If you’ve ever been to a true Southern pig pickin’—a whole-hog roast buzzing with laughter, sweet tea, and community—you know the meal isn’t complete without the cake. Not just any cake, but Pig Pickin’ Cake: a feather-light yellow sheet cake drenched in a dreamy orange glaze, studded with crushed pineapple, and so moist it practically melts on your tongue.
Despite its bold name (which comes from its starring role at pig roasts, not its ingredients—this cake is 100% vegetarian!), this beloved Southern classic is all about simple ingredients, big flavor, and effortless crowd-feeding. With a box of cake mix, a can of pineapple, and a handful of pantry staples, you can whip up a dessert that disappears faster than the pulled pork.
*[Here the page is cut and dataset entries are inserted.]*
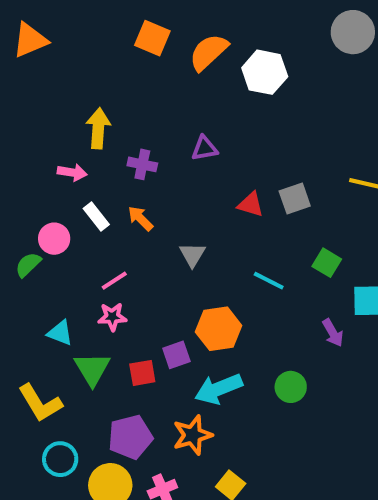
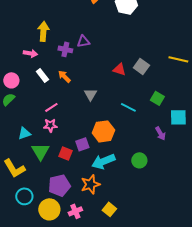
purple triangle: (204, 148) -> (83, 41), moved
gray square: (295, 198) -> (141, 66), turned -35
pink circle: (54, 239) -> (11, 80), moved
cyan triangle: (60, 333) -> (24, 133), turned -40
red square: (142, 373) -> (65, 153), turned 32

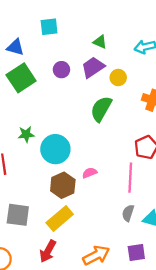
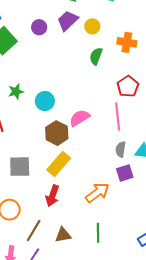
green semicircle: (101, 109) -> (96, 56), moved, size x0.7
cyan circle: (55, 149) -> (45, 101), size x0.7
pink semicircle: (90, 173) -> (80, 118), size x1.5
purple square: (136, 252) -> (125, 173), moved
Perfect for church suppers, potlucks, baby showers, or a Tuesday treat, this cake is proof that sometimes the most unassuming recipes leave the biggest impression.
Let’s bake a slice of Southern tradition.
Why This Cake Is a Southern Staple
- ✅ Only 6 ingredients—uses a yellow cake mix for ease
- ✅ No mixer needed—one bowl, minimal cleanup
- ✅ Naturally moist (thanks to pineapple juice!)
- ✅ Feeds a crowd—perfect for 9x13 or half-sheet pans
- ✅ Better the next day—flavors deepen as it soaks
Ingredients You’ll Need
For the Cake:
- 1 (15.25 oz) box yellow cake mix (plus ingredients listed on box—usually eggs, oil, water)
- 1 (20 oz) can crushed pineapple in juice, undrained
🍍 Key: Use the entire can—juice and all. The juice replaces some liquid and keeps the cake tender.